Wu Xingwu, Xu Qiang, Chen Ge, Huang Jialyv, Zhong Yanying, Tian Lifeng, Wu Qiongfang, Chen Jia
Reproductive Medicine Center, Jiangxi Maternal and Child Health Hospital, 318 Bayi Avenue, Nanchang, 330006, China.
Jiangxi Key Laboratory of Reproductive Health, Jiangxi Maternal and Child Health Hospital, Nanchang, China.
Sci Rep. 2025 Jan 21;15(1):2656. doi: 10.1038/s41598-025-87083-8.

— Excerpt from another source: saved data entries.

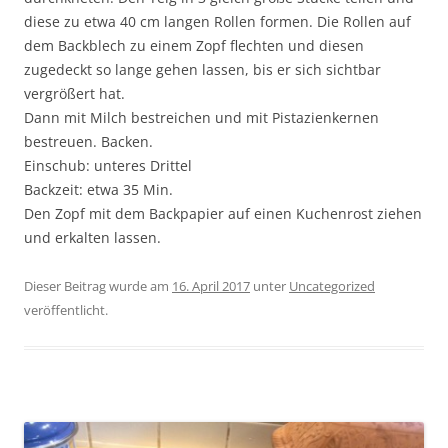
diese zu etwa 40 cm langen Rollen formen. Die Rollen auf
dem Backblech zu einem Zopf flechten und diesen
zugedeckt so lange gehen lassen, bis er sich sichtbar
vergrößert hat.
Dann mit Milch bestreichen und mit Pistazienkernen
bestreuen. Backen.
Einschub: unteres Drittel
Backzeit: etwa 35 Min.
Den Zopf mit dem Backpapier auf einen Kuchenrost ziehen
und erkalten lassen.
Dieser Beitrag wurde am
16. April 2017
unter
Uncategorized
veröffentlicht.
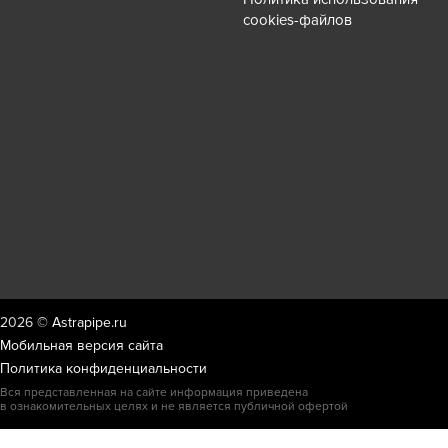
cookies-файлов
2026 ©
Astrapipe.ru
Мобильная версия сайта
Политика конфиденциальности
Вся представленная на сайте информация приведена
в ознакомительных целях и не является публичной офертой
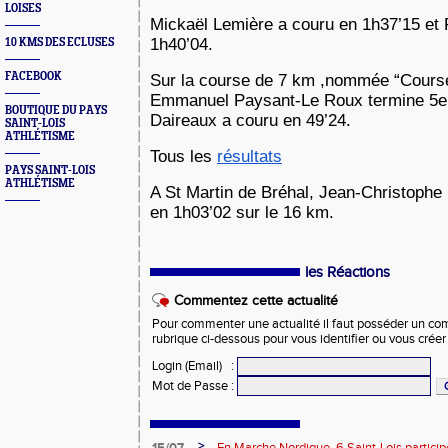
LOISES
Mickaël Lemière a couru en 1h37’15 et
1h40’04.
10 KMS DES ECLUSES
FACEBOOK
Sur la course de 7 km ,nommée “Course 
Emmanuel Paysant-Le Roux termine 5e 
BOUTIQUE DU PAYS
Daireaux a couru en 49’24.
SAINT-LOIS
ATHLÉTISME
Tous les
résultats
PAYS SAINT-LOIS
ATHLÉTISME
A St Martin de Bréhal, Jean-Christophe
en 1h03’02 sur le 16 km.
les Réactions
Commentez cette actualité
Pour commenter une actualité il faut posséder un compt
rubrique ci-dessous pour vous identifier ou vous crée
Login (Email)
:
Mot de Passe
:
>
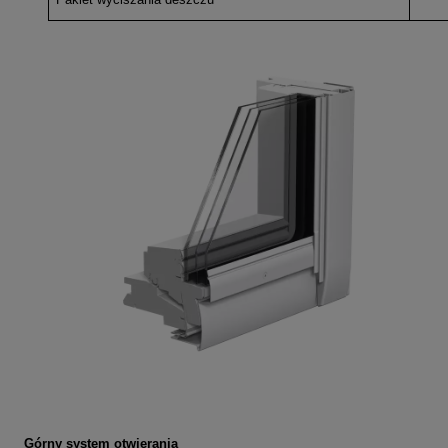
Górny system otwierania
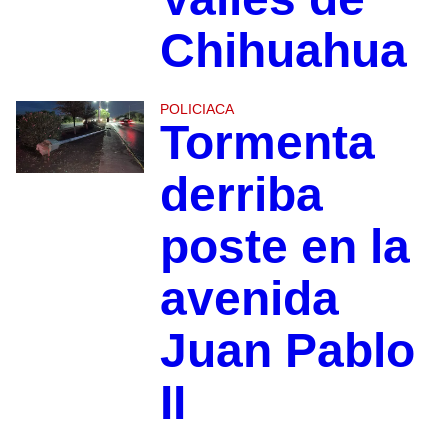
Chihuahua
POLICIACA
Tormenta
derriba
poste en la
avenida
Juan Pablo
II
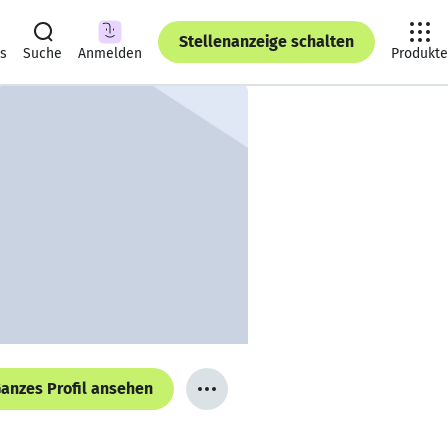
Stellenanzeige schalten
ts
Suche
Anmelden
Produkte
anzes Profil ansehen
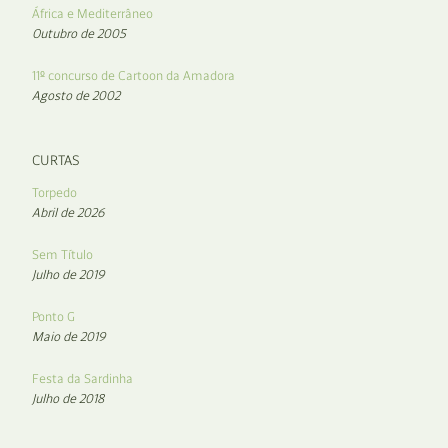
África e Mediterrâneo
Outubro de 2005
11º concurso de Cartoon da Amadora
Agosto de 2002
CURTAS
Torpedo
Abril de 2026
Sem Título
Julho de 2019
Ponto G
Maio de 2019
Festa da Sardinha
Julho de 2018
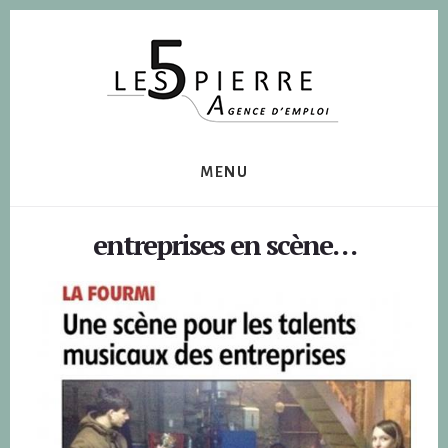
Skip
Skip
to
to
content
footer
MENU
entreprises en scène…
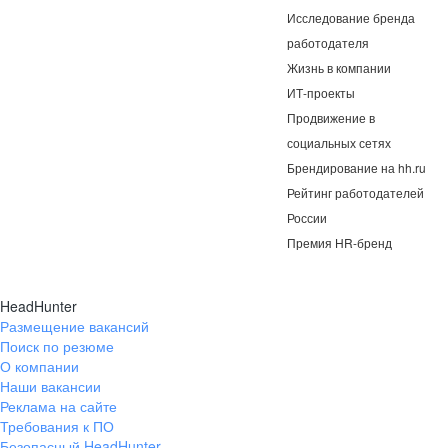
Исследование бренда
работодателя
Жизнь в компании
ИТ-проекты
Продвижение в
социальных сетях
Брендирование на hh.ru
Рейтинг работодателей
России
Премия HR-бренд
HeadHunter
Размещение вакансий
Поиск по резюме
О компании
Наши вакансии
Реклама на сайте
Требования к ПО
Безопасный HeadHunter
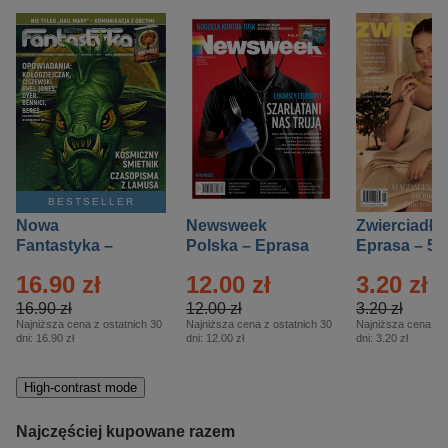
BESTSELLER
Nowa
Newsweek
Zwierciadło
Fantastyka –
Polska – Eprasa
Eprasa – 5/
Eprasa – 5/2026
– 13/2026
16.90 zł
12.00 zł
3.20 zł
16.90 zł
12.00 zł
3.20 zł
Najniższa cena z ostatnich 30
Najniższa cena z ostatnich 30
Najniższa cena z o
dni:
16.90 zł
dni:
12.00 zł
dni:
3.20 zł
High-contrast mode
Najczęściej kupowane razem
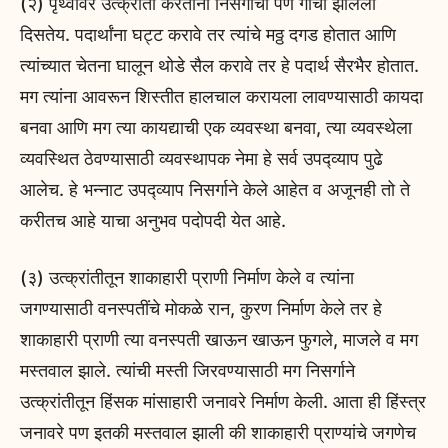
(२) पृथ्वीवर उत्क्रांती करताना निसर्गाची पण गोची झालेली
दिसतेय. पदार्थांना घट्ट करावे तर त्यांचे मठ्ठ दगड होतात आणि
त्यांच्यात चेतना घालून थोडे सैल करावे तर हे पदार्थ सैरभैर होतात.
मग त्यांना आवरून शिस्तीत हालचाल करायला लावण्यासाठी कायदा
बनवा आणि मग त्या कायद्याची एक व्यवस्था बनवा, त्या व्यवस्थेला
व्यवस्थित ठेवण्यासाठी व्यवस्थापक नेमा हे सर्व उपद्व्याप पुढे
आलेच. हे भन्नाट उपद्व्याप निसर्गाने केले आहेत व अजूनही तो ते
करीतच आहे याचा अनुभव पदोपदी येत आहे.
(३) उत्क्रांतीतून शाकाहारी प्राणी निर्माण केले व त्यांना
जगण्यासाठी वनस्पतींचे मोकळे रान, कुरण निर्माण केले तर हे
शाकाहारी प्राणी त्या वनस्पती खाऊन खाऊन फुगले, माजले व मग
मस्तवाल झाले. त्यांची मस्ती जिरवण्यासाठी मग निसर्गाने
उत्क्रांतीतून हिंसक मांसाहारी जनावरे निर्माण केली. आता ही हिंस्त्र
जनावरे पण इतकी मस्तवाल झाली की शाकाहारी प्राण्यांचे जगणेच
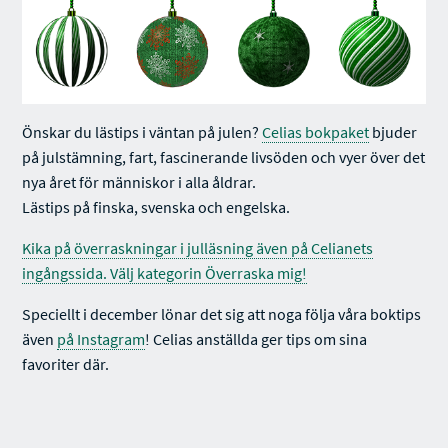
Önskar du lästips i väntan på julen?
Celias bokpaket
bjuder
på julstämning, fart, fascinerande livsöden och vyer över det
nya året för människor i alla åldrar.
Lästips på finska, svenska och engelska.
Kika på överraskningar i julläsning även på Celianets
ingångssida. Välj kategorin Överraska mig!
Speciellt i december lönar det sig att noga följa våra boktips
även
på Instagram
! Celias anställda ger tips om sina
favoriter där.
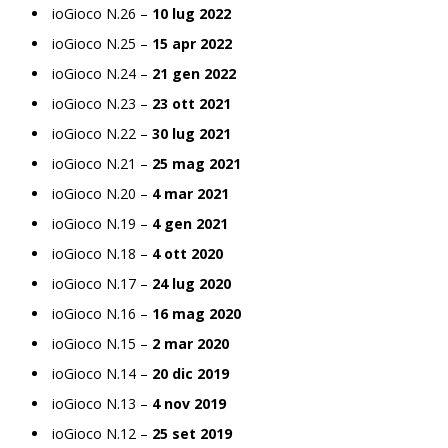
ioGioco N.26 –
10 lug 2022
ioGioco N.25 –
15 apr 2022
ioGioco N.24 –
21 gen 2022
ioGioco N.23 –
23 ott 2021
ioGioco N.22 –
30 lug 2021
ioGioco N.21 –
25 mag 2021
ioGioco N.20 –
4 mar 2021
ioGioco N.19 –
4 gen 2021
ioGioco N.18 –
4 ott 2020
ioGioco N.17 –
24 lug 2020
ioGioco N.16 –
16 mag 2020
ioGioco N.15 –
2 mar 2020
ioGioco N.14 –
20 dic 2019
ioGioco N.13 –
4 nov 2019
ioGioco N.12 –
25 set 2019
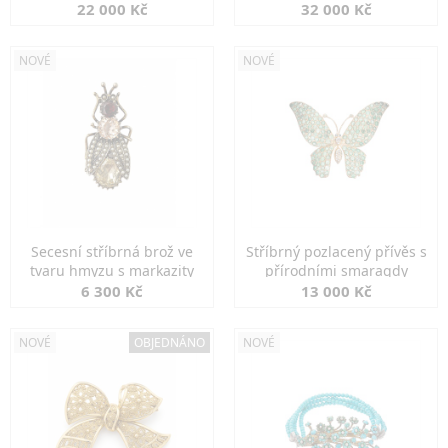
diamanty
22 000 Kč
32 000 Kč
NOVÉ
NOVÉ
Secesní stříbrná brož ve
Stříbrný pozlacený přívěs s
tvaru hmyzu s markazity
přírodními smaragdy
6 300 Kč
13 000 Kč
NOVÉ
OBJEDNÁNO
NOVÉ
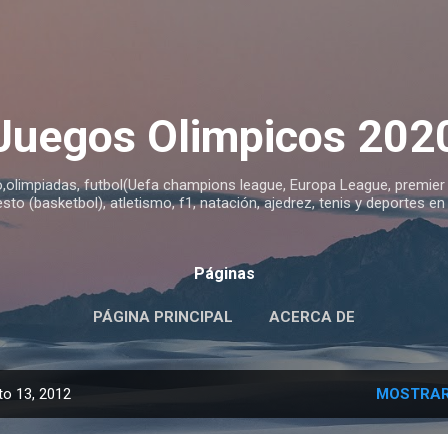
Ir al contenido principal
Juegos Olimpicos 202
o,olimpiadas, futbol(Uefa champions league, Europa League, premier le
sto (basketbol), atletismo, f1, natación, ajedrez, tenis y deportes en
Páginas
PÁGINA PRINCIPAL
ACERCA DE
o 13, 2012
MOSTRAR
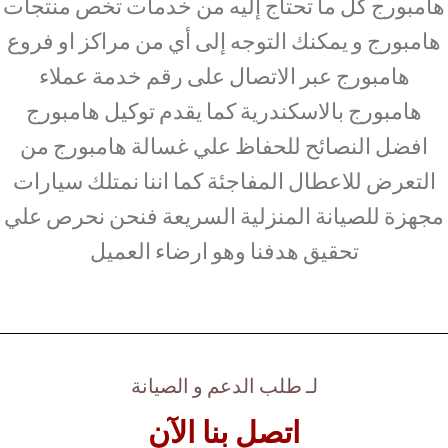
هامبورج كل ما تحتاج إليه من خدمات تخص منتجات
هامبورج و يمكنك التوجه إلى أي من مراكز او فروع
هامبورج عبر الاتصال على رقم خدمة عملاء
هامبورج بالاسكندرية كما يقدم توكيل هامبورج
افضل النصائح للحفاظ علي غسالة هامبورج من
التعرض للاعطال المفاجئة كما اننا نمتلك سيارات
مجهزة للصيانة المنزلية السريعة فنحن نحرص علي
تحقيق هدفنا وهو ارضاء العميل
لـ طلب الدعم و الصيانة
اتصل بنا الآن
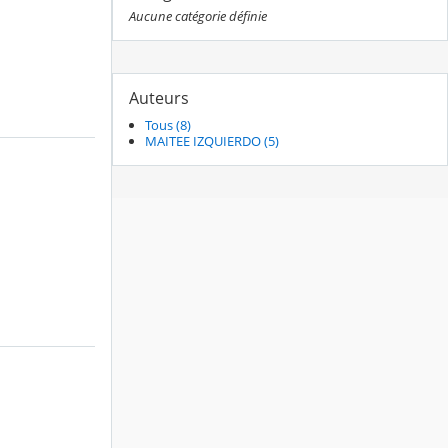
Aucune catégorie définie
Auteurs
Tous (8)
MAITEE IZQUIERDO (5)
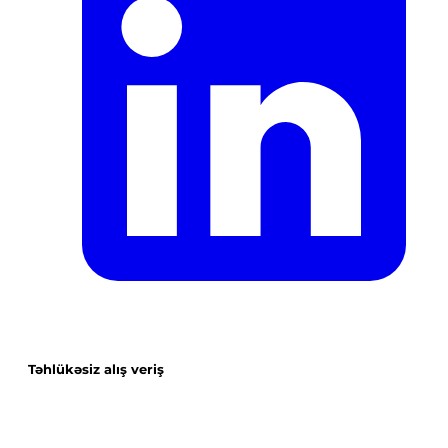
Təhlükəsiz alış veriş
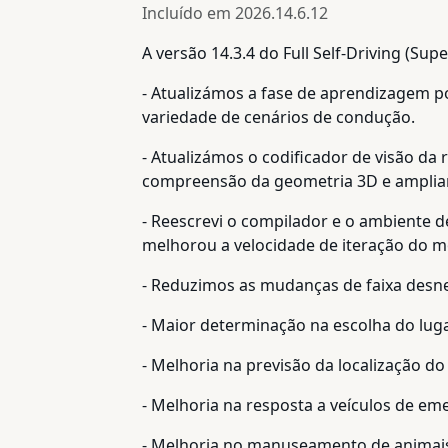
Incluído em
2026.14.6.12
A versão 14.3.4 do Full Self-Driving (Super
- Atualizámos a fase de aprendizagem p
variedade de cenários de condução.
- Atualizámos o codificador de visão da
compreensão da geometria 3D e amplian
- Reescrevi o compilador e o ambiente 
melhorou a velocidade de iteração do m
- Reduzimos as mudanças de faixa desne
- Maior determinação na escolha do lu
- Melhoria na previsão da localização 
- Melhoria na resposta a veículos de em
- Melhoria no manuseamento de animais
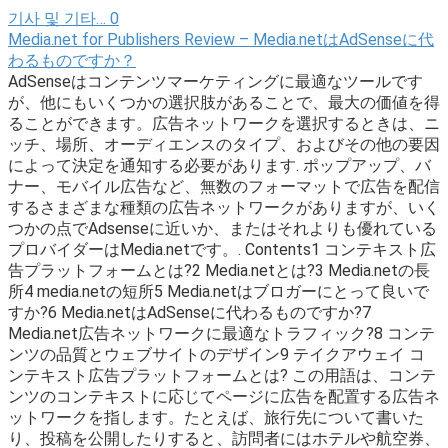
기사 및 기타…
0
Media.net for Publishers Review – Media.netはAdSenseに代
わるものですか？
AdSenseはコンテンツマーケティングに最適なツールです
が、他にもいくつかの選択肢があることで、最大の価値を得
ることができます。広告ネットワークを選択するときは、ニ
ッチ、場所、オーディエンスのタイプ、およびその他の要因
によって決定を通知する必要があります. ポップアップ、バ
ナー、モバイル広告など、無数のフォーマットで広告を配信
するさまざまな種類の広告ネットワークがありますが、いく
つかの点でAdsenseに近いか、またはそれよりも優れている
プロバイダーはMedia.netです。. Contents1 コンテキスト広
告プラットフォームとは?2 Media.netとは?3 Media.netの長
所4 media.netの短所5 Media.netはブロガーにとって良いで
すか?6 Media.netはAdSenseに代わるものですか?7
Media.net広告ネットワークに最適なトラフィック?8 コンテ
ンツの品質とウェブサイトのデザイン9 テイクアウェイ コ
ンテキスト広告プラットフォームとは? この用語は、コンテ
ンツのコンテキストに応じてページに広告を配置する広告ネ
ットワークを指します。たとえば、旅行先について書いた
り、投稿を公開したりすると、訪問者にはホテルや航空券、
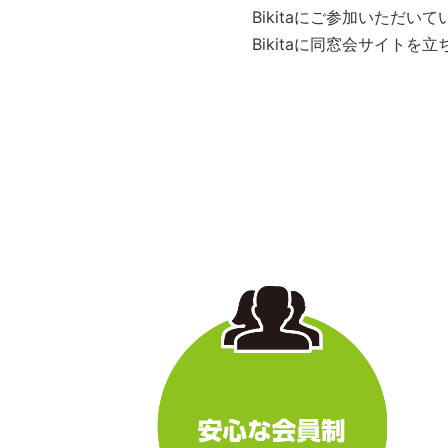
Bikitaにご参加いただ
Bikitaに同窓会サイト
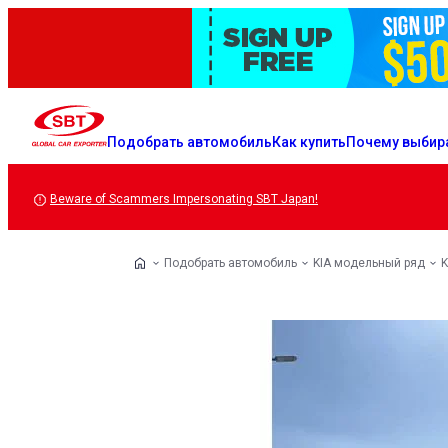
Подобрать автомобиль
Как купить
Почему выбир
Beware of Scammers Impersonating SBT Japan!
Подобрать автомобиль
KIA модельный ряд
K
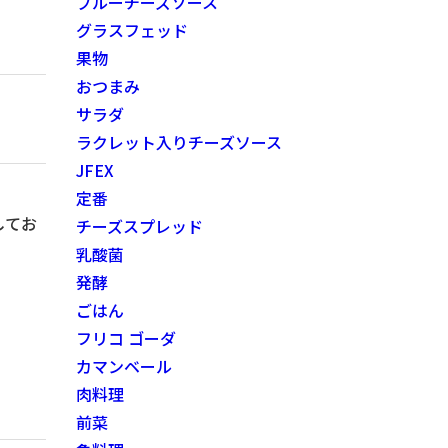
ブルーチーズソース
グラスフェッド
果物
おつまみ
サラダ
ラクレット入りチーズソース
JFEX
定番
してお
チーズスプレッド
乳酸菌
発酵
ごはん
フリコ ゴーダ
カマンベール
肉料理
前菜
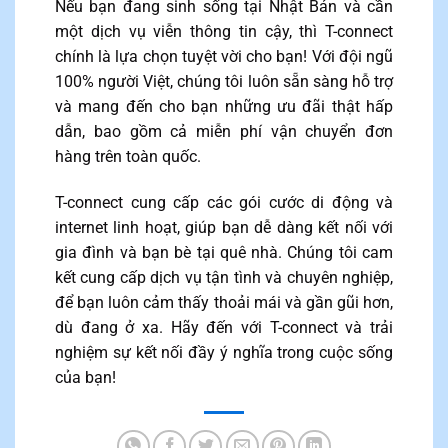
Nếu bạn đang sinh sống tại Nhật Bản và cần
một dịch vụ viễn thông tin cậy, thì T-connect
chính là lựa chọn tuyệt vời cho bạn! Với đội ngũ
100% người Việt, chúng tôi luôn sẵn sàng hỗ trợ
và mang đến cho bạn những ưu đãi thật hấp
dẫn, bao gồm cả miễn phí vận chuyển đơn
hàng trên toàn quốc.
T-connect cung cấp các gói cước di động và
internet linh hoạt, giúp bạn dễ dàng kết nối với
gia đình và bạn bè tại quê nhà. Chúng tôi cam
kết cung cấp dịch vụ tận tình và chuyên nghiệp,
để bạn luôn cảm thấy thoải mái và gần gũi hơn,
dù đang ở xa. Hãy đến với T-connect và trải
nghiệm sự kết nối đầy ý nghĩa trong cuộc sống
của bạn!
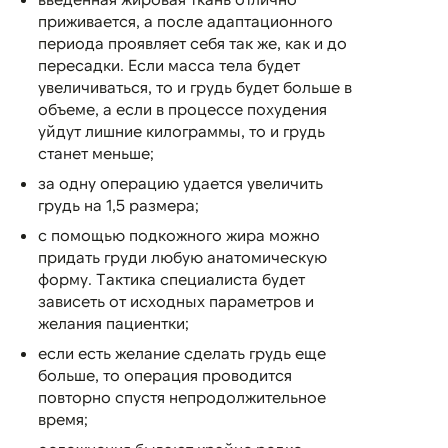
приживается, а после адаптационного
периода проявляет себя так же, как и до
пересадки. Если масса тела будет
увеличиваться, то и грудь будет больше в
объеме, а если в процессе похудения
уйдут лишние килограммы, то и грудь
станет меньше;
за одну операцию удается увеличить
грудь на 1,5 размера;
с помощью подкожного жира можно
придать груди любую анатомическую
форму. Тактика специалиста будет
зависеть от исходных параметров и
желания пациентки;
если есть желание сделать грудь еще
больше, то операция проводится
повторно спустя непродолжительное
время;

To explore the genetic cause of a four-generation severe intellectual disability in a Chinese family using nanopore sequencing and to provide genetic counseling and reproductive guidance for family members. Multiple genetic analyses of the proband and family members were performed, including chromosome karyotype analysis, whole exome sequencing, nanopore sequencing, PCR amplification, and Sanger sequencing. The results of G-binding karyotyping, CGG repeats for FMR1, GGC repeats for NOTCH2NCL, and trio-whole-exome sequencing were negative for the proband and his parents. Nanopore sequencing showed that the proband carried 12q24.33 microduplication (3.26 Mb) and 22q13.33 microdeletion (1.5 Mb). According to the guidelines of the American Society for Medical Genetics and Genomics (ACMG), the 22q13.33 microdeletion was classified as pathogenic, whereas the 12q24.33 microduplication was classified as a variant of uncertain significance (VUS). The precise karyotype and location of chromosomal breakpoints in the patient and family members were determined through PCR. According to the results of Sanger sequencing, a cryptic balanced translocation was detected in the proband's father. Additionally, informative SNPs were identified near the breakpoints for preimplantation genetic testing for structure rearrangement (PGT-SR) treatment by nanopore sequencing. We identified a cryptic unbalanced translocation in a large Chinese family with Phelan-McDermid syndrome (22q13.33 deletion syndrome) by nanopore sequencing. Nanopore sequencing can be a powerful tool for the genetic diagnosis of unexplained intellectual disability and the detection of precise breakpoints of chromosomal rearrangement in PGT-SR treatment.
利用纳米孔测序技术探究一个中国家庭中四代人严重智力残疾的遗传病因,并为家庭成员提供遗传咨询和生育指导。对先证者及其家庭成员进行了多项基因分析,包括染色体核型分析、全外显子组测序、纳米孔测序、聚合酶链反应(PCR)扩增和桑格测序。先证者及其父母的G显带核型分析、FMR1基因的CGG重复序列、NOTCH2NCL基因的GGC重复序列以及三联体全外显子组测序结果均为阴性。纳米孔测序显示先证者携带12q24.33微重复(3.26 Mb)和22q13.33微缺失(1.5 Mb)。根据美国医学遗传学与基因组学学会(ACMG)的指南,22q13.33微缺失被分类为致病性变异,而12q24.33微重复被分类为意义未明的变异(VUS)。通过PCR确定了患者及其家庭成员染色体断点的精确核型和位置。根据桑格测序结果,在先证者父亲中检测到一个隐匿性平衡易位。此外,通过纳米孔测序在断点附近鉴定出信息性单核苷酸多态性(SNP),用于结构重排植入前基因检测(PGT-SR)治疗。我们通过纳米孔测序在一个患有费兰-麦克德米德综合征(22q13.33缺失综合征)的大型中国家庭中鉴定出一个隐匿性不平衡易位。纳米孔测序可以成为不明原因智力残疾基因诊断以及PGT-SR治疗中染色体重排精确断点检测的有力工具。